Problem to solve:
Every entry needs to be duplicated exactly.

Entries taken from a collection

════════════════

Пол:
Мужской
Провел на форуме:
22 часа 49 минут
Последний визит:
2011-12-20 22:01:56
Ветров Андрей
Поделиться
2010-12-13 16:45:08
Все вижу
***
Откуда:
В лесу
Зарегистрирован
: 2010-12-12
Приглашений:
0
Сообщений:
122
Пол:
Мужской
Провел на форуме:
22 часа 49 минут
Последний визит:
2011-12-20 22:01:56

════════════════

Response:
Пол:
Мужской
Провел на форуме:
22 часа 49 минут
Последний визит:
2011-12-20 22:01:56
Ветров Андрей
Поделиться
2010-12-13 16:45:08
Все вижу
***
Откуда:
В лесу
Зарегистрирован
: 2010-12-12
Приглашений:
0
Сообщений:
122
Пол:
Мужской
Провел на форуме:
22 часа 49 минут
Последний визит:
2011-12-20 22:01:56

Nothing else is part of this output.